ECTACO Info | jetBook Color Review (Polish)
Ectaco JetBook Color to pierwszy na rynku kolorowy
czytnik książek elektronicznych oparty na technologii E-Ink. Urządzenie to
zadebiutowało już w zeszłym roku, jednak dostępne było jedynie na terenie Rosji,
gdzie sprawdzano czy czytnik ten mógłby znaleźć zastosowanie w edukacji, wyniki
były obiecujące. W związku z tym kilka miesięcy później firma Ectaco wypuściła
na rynek wersję anglojęzyczną.
W tej chwili Ectaco JetBook Color posiada wsparcie dla
kilku języków w m.in.: rosyjski, angielski, hiszpański, portugalski, niemiecki
oraz kilka innych. W przyszłości ta lista ma się powiększyć między innymi o
język polski.
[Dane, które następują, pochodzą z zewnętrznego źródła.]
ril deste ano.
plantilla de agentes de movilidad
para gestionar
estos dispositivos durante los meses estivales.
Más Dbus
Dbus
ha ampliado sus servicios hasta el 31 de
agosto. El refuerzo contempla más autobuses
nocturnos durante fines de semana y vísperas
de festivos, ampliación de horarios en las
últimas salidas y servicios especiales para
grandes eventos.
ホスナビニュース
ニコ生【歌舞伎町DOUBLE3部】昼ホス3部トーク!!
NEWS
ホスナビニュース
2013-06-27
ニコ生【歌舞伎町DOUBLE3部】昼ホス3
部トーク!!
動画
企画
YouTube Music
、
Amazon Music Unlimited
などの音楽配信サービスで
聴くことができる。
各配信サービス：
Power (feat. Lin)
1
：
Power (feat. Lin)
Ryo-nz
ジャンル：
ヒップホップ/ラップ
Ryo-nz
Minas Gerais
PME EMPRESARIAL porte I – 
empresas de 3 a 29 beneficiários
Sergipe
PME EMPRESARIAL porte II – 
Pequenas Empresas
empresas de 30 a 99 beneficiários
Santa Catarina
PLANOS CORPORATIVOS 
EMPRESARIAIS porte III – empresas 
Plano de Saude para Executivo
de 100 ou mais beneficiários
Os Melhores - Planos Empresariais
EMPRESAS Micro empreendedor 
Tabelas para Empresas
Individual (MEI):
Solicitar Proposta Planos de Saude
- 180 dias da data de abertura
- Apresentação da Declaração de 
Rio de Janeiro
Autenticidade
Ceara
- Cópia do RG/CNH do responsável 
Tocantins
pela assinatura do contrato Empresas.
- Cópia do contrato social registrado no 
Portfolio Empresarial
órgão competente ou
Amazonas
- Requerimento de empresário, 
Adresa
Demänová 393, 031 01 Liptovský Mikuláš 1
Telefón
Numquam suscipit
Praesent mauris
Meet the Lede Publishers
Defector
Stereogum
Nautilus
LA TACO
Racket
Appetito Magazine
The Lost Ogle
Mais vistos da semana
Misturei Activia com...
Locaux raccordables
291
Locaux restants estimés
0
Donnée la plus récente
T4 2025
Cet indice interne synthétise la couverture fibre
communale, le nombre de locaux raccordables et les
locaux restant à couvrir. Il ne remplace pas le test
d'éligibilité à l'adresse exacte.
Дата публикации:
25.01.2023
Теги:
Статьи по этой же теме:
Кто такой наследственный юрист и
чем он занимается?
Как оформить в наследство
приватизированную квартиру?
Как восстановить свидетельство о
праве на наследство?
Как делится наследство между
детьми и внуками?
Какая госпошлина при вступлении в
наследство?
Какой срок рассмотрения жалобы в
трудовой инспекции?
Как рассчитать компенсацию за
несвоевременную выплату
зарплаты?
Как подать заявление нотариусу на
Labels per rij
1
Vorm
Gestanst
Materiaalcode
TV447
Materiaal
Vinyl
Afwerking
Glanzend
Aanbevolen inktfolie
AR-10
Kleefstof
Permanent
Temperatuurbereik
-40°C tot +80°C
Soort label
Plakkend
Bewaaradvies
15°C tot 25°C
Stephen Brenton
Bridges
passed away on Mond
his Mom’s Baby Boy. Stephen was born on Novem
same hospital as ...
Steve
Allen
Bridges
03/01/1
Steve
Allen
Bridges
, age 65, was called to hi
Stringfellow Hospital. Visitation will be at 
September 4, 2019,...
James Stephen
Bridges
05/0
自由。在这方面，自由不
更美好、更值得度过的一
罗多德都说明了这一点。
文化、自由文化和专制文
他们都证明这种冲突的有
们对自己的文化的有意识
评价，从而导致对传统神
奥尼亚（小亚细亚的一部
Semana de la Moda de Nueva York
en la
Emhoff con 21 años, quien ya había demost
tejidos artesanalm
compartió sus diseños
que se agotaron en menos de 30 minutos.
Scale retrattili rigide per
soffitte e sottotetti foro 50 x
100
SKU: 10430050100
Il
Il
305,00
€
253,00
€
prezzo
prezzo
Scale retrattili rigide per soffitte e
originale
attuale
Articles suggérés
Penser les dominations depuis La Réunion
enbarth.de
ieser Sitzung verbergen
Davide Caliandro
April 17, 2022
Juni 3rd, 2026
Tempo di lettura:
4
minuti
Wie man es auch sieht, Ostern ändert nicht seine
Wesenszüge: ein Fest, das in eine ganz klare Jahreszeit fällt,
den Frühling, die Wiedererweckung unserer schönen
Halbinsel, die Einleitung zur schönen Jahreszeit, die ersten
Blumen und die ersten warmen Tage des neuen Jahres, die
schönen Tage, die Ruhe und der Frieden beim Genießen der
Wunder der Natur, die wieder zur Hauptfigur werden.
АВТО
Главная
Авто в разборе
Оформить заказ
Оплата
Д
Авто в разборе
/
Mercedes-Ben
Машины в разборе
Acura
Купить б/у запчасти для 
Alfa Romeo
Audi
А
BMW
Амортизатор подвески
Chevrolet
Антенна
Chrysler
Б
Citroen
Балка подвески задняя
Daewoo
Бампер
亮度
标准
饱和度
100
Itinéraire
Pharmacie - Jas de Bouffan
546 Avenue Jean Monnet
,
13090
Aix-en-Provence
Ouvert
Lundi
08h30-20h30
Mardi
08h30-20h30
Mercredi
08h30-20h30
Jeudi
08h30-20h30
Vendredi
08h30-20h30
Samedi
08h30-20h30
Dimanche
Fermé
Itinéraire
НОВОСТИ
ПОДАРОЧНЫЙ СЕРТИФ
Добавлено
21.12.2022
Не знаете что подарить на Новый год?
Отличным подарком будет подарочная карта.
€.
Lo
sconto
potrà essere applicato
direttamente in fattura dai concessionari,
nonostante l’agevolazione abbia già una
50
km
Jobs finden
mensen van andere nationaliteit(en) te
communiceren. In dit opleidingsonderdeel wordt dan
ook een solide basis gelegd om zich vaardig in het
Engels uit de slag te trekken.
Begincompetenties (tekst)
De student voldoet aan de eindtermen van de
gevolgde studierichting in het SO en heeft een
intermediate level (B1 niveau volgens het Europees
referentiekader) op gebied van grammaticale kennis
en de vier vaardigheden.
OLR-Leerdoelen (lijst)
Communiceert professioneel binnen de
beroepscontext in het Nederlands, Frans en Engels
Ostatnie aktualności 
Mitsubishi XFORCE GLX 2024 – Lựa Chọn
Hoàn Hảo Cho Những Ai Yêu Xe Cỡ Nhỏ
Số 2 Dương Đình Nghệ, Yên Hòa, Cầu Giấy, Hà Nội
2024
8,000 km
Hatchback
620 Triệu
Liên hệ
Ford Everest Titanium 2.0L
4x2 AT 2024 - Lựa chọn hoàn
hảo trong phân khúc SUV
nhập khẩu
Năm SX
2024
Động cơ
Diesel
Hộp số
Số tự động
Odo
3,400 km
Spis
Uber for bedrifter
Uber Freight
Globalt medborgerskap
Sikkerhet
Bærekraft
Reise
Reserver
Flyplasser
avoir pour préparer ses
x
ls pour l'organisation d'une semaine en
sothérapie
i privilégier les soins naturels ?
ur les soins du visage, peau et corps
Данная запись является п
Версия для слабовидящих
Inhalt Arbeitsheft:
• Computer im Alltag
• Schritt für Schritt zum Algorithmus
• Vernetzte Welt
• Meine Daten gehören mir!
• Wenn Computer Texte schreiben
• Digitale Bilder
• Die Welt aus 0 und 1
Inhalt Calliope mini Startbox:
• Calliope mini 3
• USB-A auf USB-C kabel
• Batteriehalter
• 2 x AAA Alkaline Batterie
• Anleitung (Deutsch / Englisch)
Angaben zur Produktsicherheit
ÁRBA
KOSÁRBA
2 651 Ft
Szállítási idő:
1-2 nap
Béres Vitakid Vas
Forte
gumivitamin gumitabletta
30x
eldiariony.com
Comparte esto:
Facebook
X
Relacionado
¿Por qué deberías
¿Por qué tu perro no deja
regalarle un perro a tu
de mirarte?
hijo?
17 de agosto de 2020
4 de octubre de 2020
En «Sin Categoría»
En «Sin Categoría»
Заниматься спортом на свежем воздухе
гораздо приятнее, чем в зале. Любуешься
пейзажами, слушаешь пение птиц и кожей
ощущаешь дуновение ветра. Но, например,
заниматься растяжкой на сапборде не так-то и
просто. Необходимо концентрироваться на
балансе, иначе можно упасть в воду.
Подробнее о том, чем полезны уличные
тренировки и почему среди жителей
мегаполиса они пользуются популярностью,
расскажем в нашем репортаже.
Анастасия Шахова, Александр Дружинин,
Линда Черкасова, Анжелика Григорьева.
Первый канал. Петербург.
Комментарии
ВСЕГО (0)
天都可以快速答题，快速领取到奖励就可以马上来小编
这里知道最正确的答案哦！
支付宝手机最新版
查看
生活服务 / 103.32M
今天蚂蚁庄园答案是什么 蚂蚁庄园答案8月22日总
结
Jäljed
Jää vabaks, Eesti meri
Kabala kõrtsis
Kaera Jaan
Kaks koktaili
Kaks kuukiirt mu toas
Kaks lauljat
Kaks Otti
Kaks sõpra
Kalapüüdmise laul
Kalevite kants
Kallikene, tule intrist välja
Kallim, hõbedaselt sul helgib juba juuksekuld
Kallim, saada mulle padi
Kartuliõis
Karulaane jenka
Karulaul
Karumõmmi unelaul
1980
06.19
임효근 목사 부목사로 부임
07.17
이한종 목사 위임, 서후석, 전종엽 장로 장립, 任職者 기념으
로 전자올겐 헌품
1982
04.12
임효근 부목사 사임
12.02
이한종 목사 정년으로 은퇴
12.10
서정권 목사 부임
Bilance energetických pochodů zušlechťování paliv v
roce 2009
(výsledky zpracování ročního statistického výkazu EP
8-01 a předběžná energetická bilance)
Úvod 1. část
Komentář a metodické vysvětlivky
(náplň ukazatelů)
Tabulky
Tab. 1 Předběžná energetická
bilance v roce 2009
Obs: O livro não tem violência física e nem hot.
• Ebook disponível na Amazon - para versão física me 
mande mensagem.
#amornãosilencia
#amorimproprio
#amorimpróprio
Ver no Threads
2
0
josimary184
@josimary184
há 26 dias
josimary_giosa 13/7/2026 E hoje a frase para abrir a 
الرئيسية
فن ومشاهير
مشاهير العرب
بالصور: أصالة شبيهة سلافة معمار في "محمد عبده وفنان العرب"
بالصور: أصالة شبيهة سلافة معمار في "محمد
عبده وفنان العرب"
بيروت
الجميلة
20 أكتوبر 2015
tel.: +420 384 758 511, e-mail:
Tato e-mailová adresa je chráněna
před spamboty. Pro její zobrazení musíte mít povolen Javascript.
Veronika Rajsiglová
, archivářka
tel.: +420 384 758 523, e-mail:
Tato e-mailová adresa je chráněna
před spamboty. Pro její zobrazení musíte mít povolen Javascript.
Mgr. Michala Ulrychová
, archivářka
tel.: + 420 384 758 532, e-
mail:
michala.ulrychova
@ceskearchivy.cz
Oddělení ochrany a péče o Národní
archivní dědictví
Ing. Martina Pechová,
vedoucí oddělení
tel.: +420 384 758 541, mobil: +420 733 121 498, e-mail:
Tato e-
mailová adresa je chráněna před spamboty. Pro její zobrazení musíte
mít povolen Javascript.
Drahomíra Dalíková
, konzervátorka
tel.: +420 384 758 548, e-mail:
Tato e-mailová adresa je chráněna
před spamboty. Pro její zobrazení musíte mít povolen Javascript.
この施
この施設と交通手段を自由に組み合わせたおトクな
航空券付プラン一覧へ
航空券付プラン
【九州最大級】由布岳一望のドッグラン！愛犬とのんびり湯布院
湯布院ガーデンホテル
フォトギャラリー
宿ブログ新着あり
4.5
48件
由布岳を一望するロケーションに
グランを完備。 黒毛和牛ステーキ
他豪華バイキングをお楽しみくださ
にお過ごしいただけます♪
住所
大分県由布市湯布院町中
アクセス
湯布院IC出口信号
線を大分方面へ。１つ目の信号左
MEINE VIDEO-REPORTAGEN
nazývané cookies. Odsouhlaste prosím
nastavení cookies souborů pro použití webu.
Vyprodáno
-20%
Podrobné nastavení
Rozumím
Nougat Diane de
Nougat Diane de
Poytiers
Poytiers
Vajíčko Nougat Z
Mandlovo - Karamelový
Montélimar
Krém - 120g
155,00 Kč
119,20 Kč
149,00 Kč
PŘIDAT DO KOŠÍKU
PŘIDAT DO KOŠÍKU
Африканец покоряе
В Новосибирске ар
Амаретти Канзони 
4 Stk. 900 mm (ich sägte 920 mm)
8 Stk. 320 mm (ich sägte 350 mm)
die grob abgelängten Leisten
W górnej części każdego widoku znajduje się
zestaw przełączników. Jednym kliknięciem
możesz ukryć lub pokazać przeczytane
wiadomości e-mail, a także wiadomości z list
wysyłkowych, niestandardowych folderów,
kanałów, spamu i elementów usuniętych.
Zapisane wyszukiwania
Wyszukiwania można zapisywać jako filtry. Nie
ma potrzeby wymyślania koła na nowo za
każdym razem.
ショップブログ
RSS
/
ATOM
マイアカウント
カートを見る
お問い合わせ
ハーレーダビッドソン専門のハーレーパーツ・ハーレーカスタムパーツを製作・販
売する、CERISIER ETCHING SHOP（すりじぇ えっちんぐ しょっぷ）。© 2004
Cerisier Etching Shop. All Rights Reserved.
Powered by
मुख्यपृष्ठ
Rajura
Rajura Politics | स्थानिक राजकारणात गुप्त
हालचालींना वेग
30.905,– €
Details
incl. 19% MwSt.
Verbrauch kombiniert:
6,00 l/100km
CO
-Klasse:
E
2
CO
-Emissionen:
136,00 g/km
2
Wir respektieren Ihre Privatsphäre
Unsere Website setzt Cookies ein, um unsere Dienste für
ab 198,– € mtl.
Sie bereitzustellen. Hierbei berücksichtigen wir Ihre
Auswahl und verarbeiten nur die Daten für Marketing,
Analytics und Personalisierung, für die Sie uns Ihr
Odczytuje standardowo pliki formatów: PDF, ePub, Mobi, PRC, RTF,
TXT, FB2, djvu, JPG, Gif, PNG, BMP. Zaznaczyć też trzeba, iż urządzenie to
zdobyło prestiżową nagrodę w dziedzinie innowacji edukacyjnych, Innovation Award
Winner na targach CES 2012.
Recenzje przedstawiam dopiero teraz a nie zaraz po zakupie,
ponieważ wiele z zapowiadanych opcji było niedostępnych. Pojawiały się też
liczne błędy przeszkadzające w użytkowaniu. Na szczęście naprawiono dużą cześć z
nich w pierwszej większej aktualizacji (druga planowana jest na pierwszego
kwietnia). Teraz wreszcie JetBook Color może zacząć pokazywać swoje
możliwości.
Wyświetlacz.
Podstawową
i najbardziej reklamowaną cechą czytnika jest możliwość wyświetlania kolorów.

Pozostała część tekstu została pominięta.